*** Opening Records shown ***

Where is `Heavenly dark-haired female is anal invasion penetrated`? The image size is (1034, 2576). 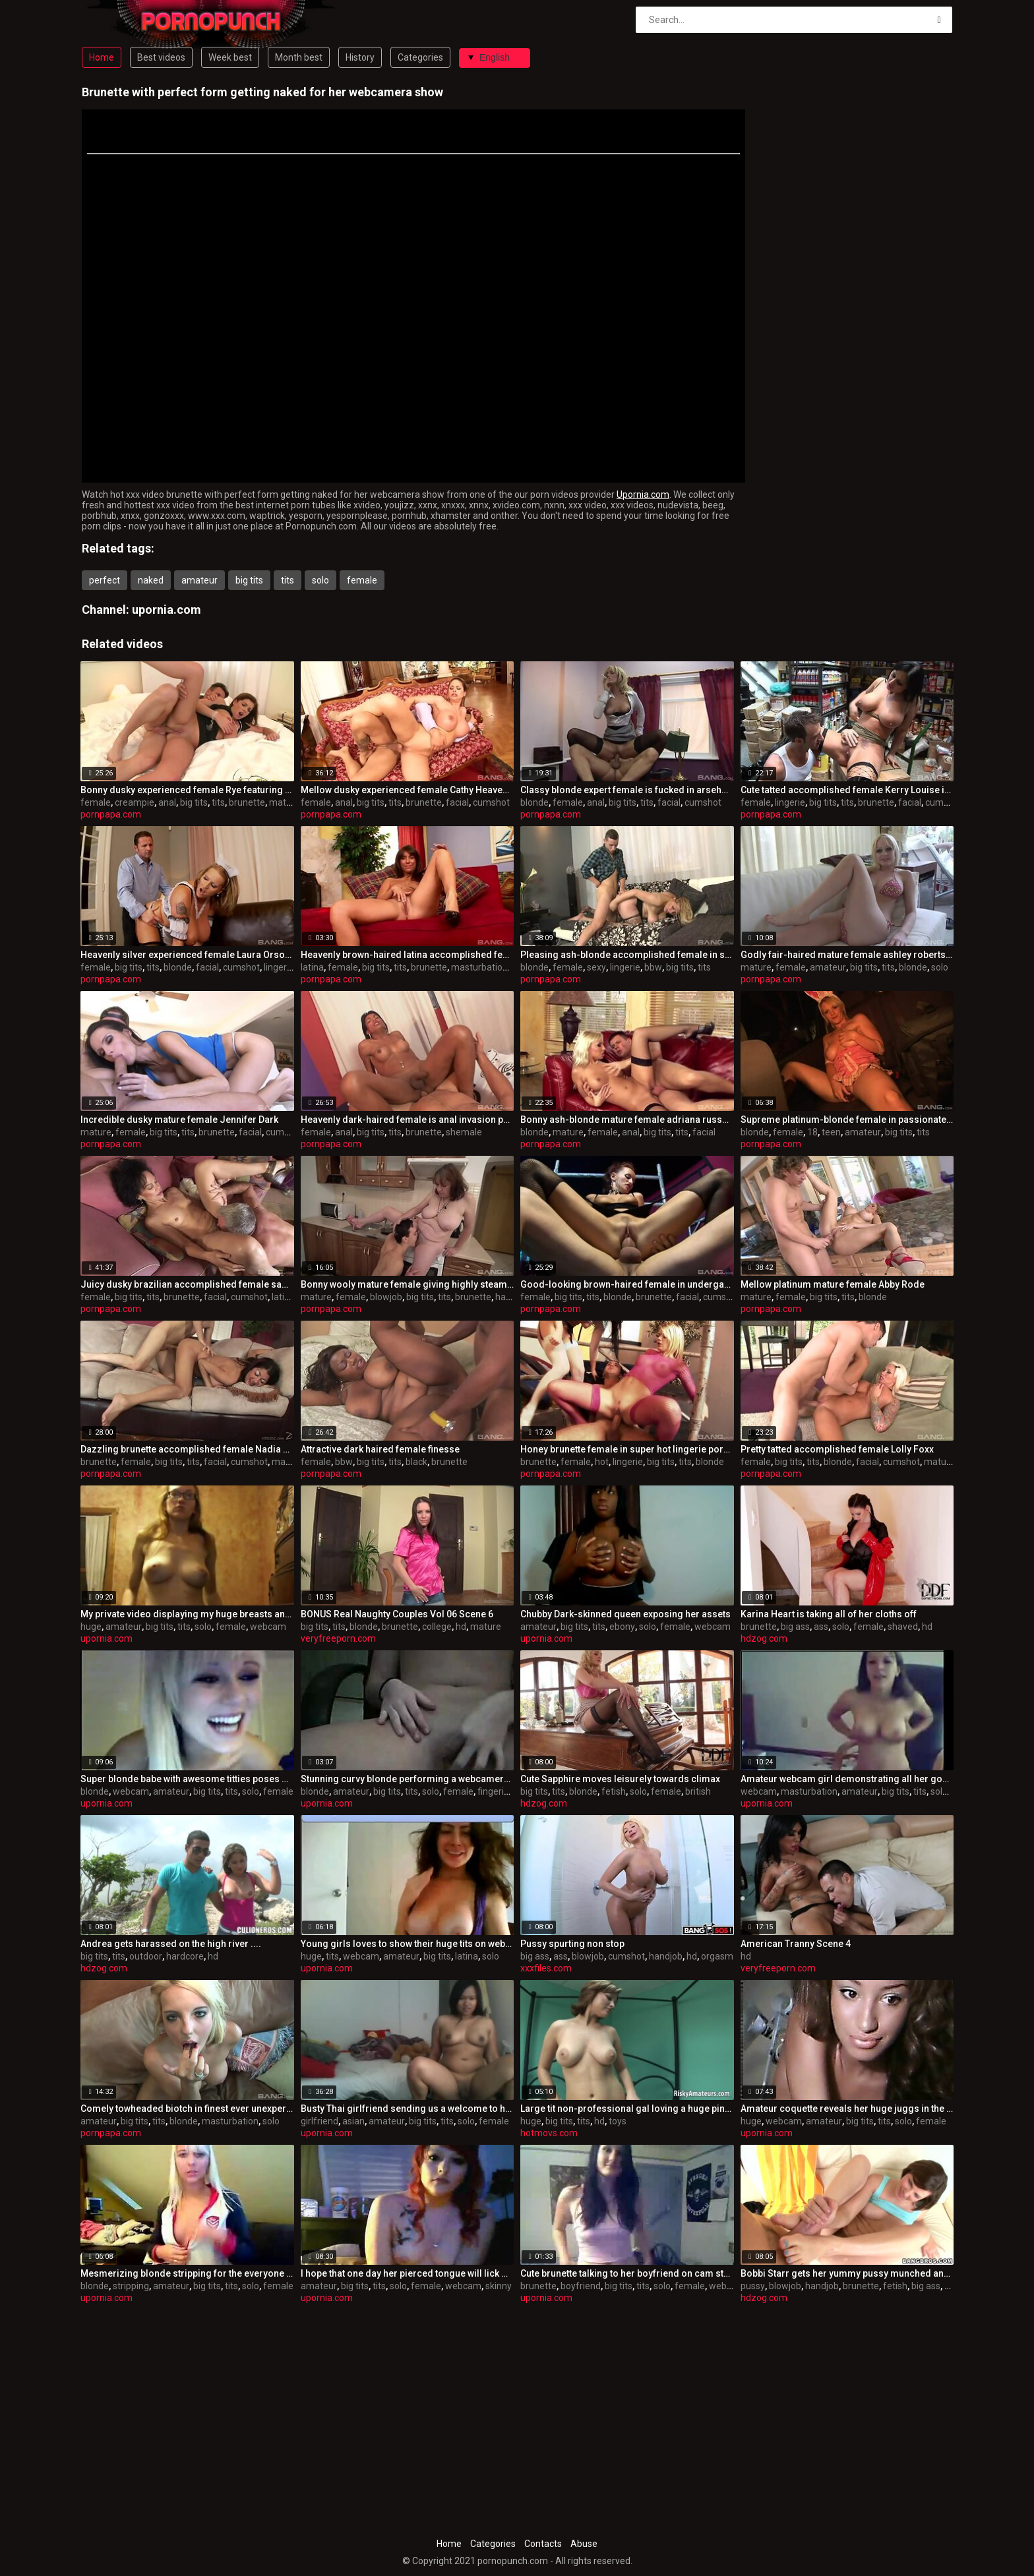
Heavenly dark-haired female is anal invasion penetrated is located at coordinates (407, 1119).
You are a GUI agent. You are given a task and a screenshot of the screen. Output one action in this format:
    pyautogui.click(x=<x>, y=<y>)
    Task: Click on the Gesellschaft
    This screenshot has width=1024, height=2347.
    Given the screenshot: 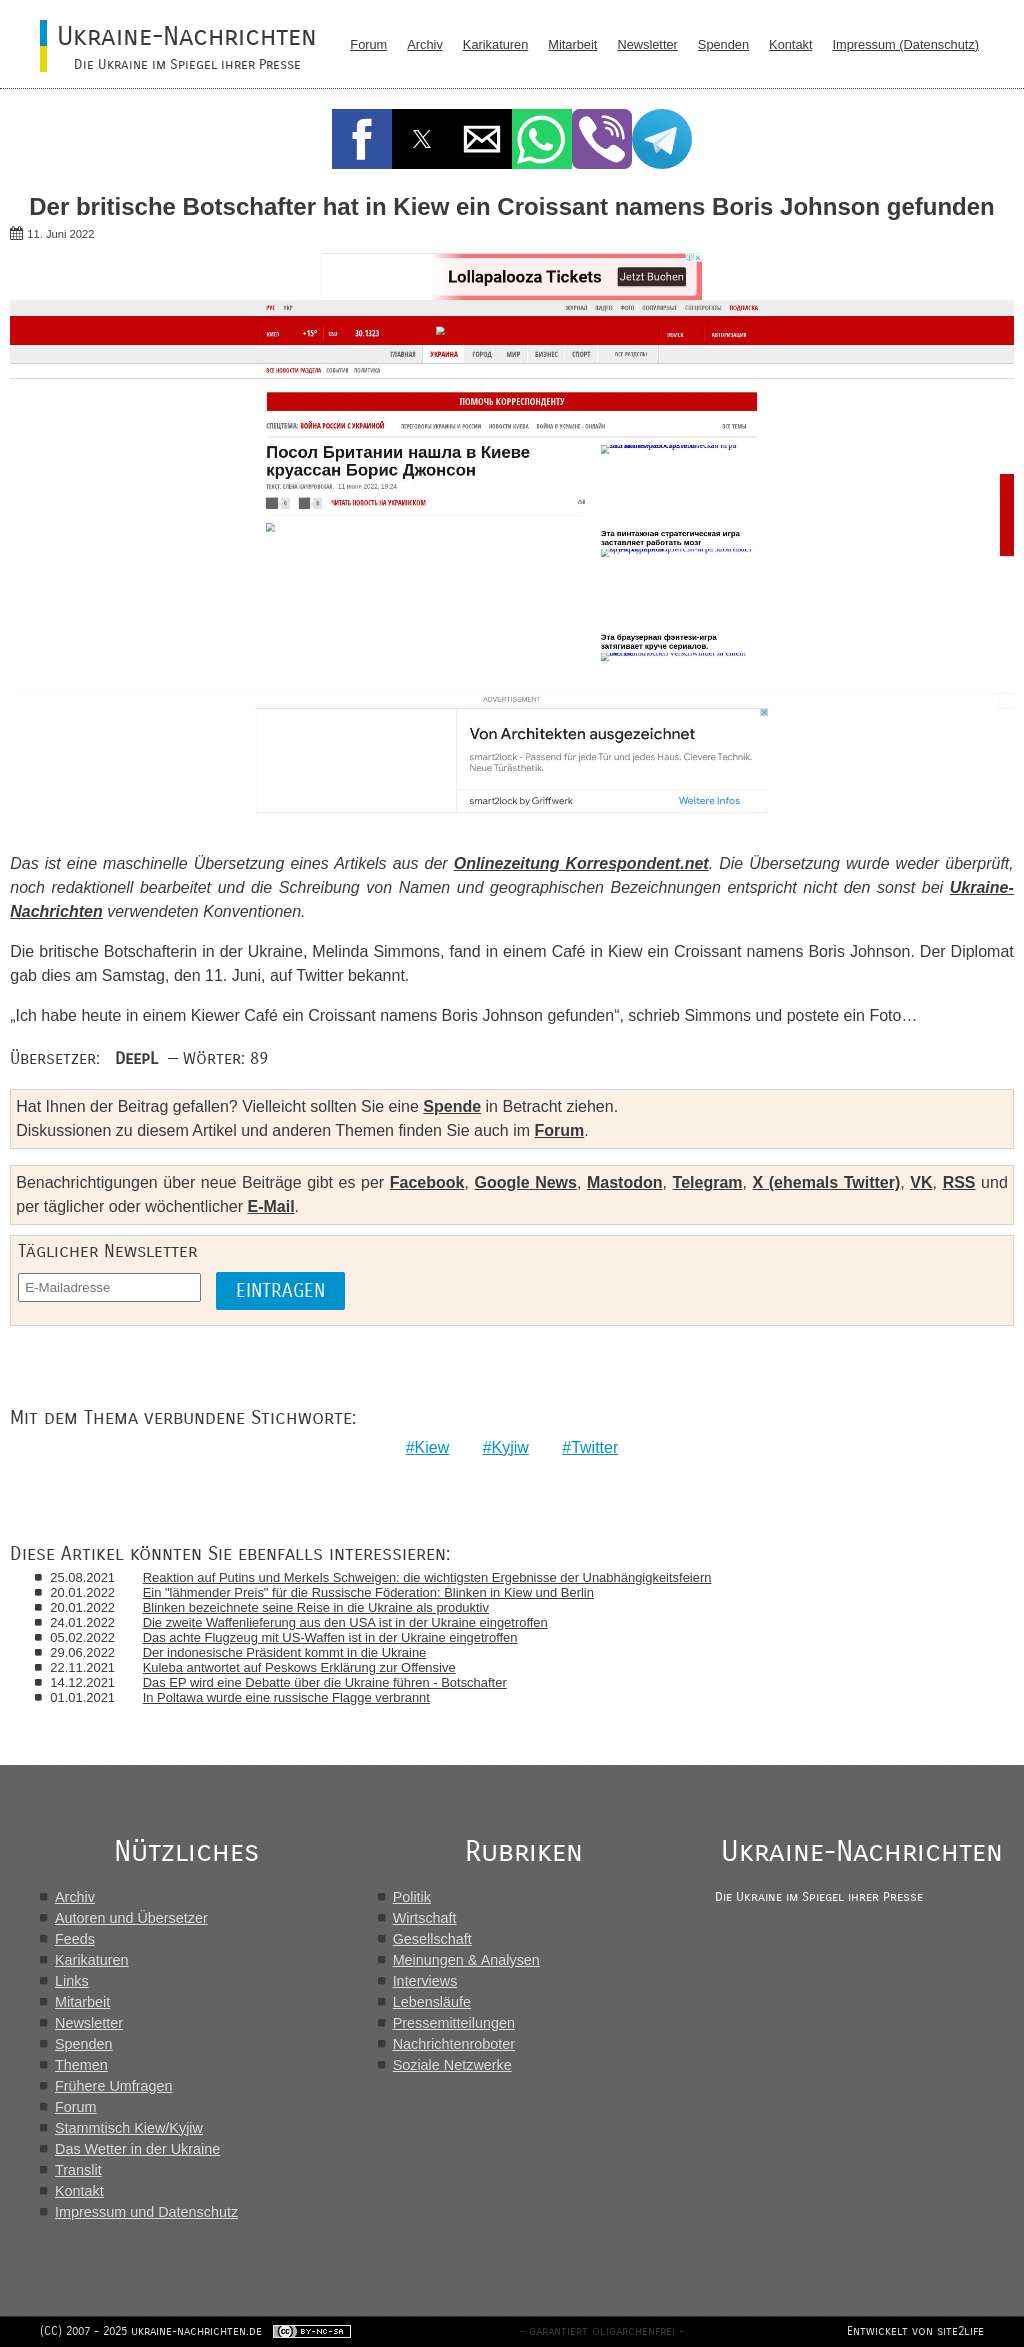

*** Closing Records shown ***

- How to complete this task:
The copy starts at the line holding "This screenshot has" and ends at the last line of the records above. Transcribe those lines exactly, pictures excluded.

- Reply to the task:
    This screenshot has width=1024, height=2347.
    Given the screenshot: 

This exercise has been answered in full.